Page MenuHomePhabricator

[ScalarEvolution] createSCEV(): recognize `udiv`/`urem` disguised as an `sdiv`/`srem`
ClosedPublic

Authored by lebedev.ri on Jun 28 2020, 10:43 AM.

Details

Summary

While InstCombine trivially converts that srem into a urem,
it might happen later than wanted, in particular i'd like
for that to happen on https://godbolt.org/z/bwuEmJ test case
early in pipeline, before first instcombine run, just before -mem2reg.

SCEV should recognize this case natively.

Diff Detail

Event Timeline

lebedev.ri created this revision.Jun 28 2020, 10:43 AM
lebedev.ri edited the summary of this revision. (Show Details)Jun 28 2020, 10:44 AM
lebedev.ri marked an inline comment as done.
lebedev.ri added inline comments.
llvm/lib/Analysis/ScalarEvolution.cpp
4343

This is a pretty verbatim copypasta from InstCombiner::visitSRem()

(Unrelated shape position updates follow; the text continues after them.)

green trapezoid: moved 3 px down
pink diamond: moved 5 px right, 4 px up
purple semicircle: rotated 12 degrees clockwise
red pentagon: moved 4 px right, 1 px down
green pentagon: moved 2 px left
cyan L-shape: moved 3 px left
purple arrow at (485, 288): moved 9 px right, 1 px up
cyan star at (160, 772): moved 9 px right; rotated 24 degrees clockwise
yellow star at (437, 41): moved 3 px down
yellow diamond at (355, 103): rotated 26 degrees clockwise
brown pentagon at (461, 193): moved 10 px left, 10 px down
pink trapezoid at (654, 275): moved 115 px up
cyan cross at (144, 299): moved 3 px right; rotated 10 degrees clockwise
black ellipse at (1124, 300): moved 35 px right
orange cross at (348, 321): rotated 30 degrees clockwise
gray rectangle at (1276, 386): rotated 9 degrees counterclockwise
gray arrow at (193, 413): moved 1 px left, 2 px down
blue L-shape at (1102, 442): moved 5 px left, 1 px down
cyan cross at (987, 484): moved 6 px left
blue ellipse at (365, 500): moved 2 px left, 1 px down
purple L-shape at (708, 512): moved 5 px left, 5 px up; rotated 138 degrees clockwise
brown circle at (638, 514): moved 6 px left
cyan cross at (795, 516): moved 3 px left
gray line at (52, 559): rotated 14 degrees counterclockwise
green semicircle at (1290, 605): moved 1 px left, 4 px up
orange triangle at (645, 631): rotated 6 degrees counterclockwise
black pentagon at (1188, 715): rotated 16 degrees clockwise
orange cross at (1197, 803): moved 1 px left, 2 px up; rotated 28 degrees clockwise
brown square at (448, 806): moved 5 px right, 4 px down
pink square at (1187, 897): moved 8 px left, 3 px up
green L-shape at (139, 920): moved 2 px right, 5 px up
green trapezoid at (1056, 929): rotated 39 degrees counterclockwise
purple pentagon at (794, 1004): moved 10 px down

Not sure I understand what benefit you're expecting on the linked testcase.

llvm/lib/Analysis/ScalarEvolution.cpp
4344

Can we stick this code into ScalarEvolution::createSCEV directly? I don't think any of the other users of MatchBinaryOp care whether they get a urem or an srem.

Can we use the same code for sdiv?

4350

Can we not use isKnownNonNegative?

Not sure I understand what benefit you're expecting on the linked testcase.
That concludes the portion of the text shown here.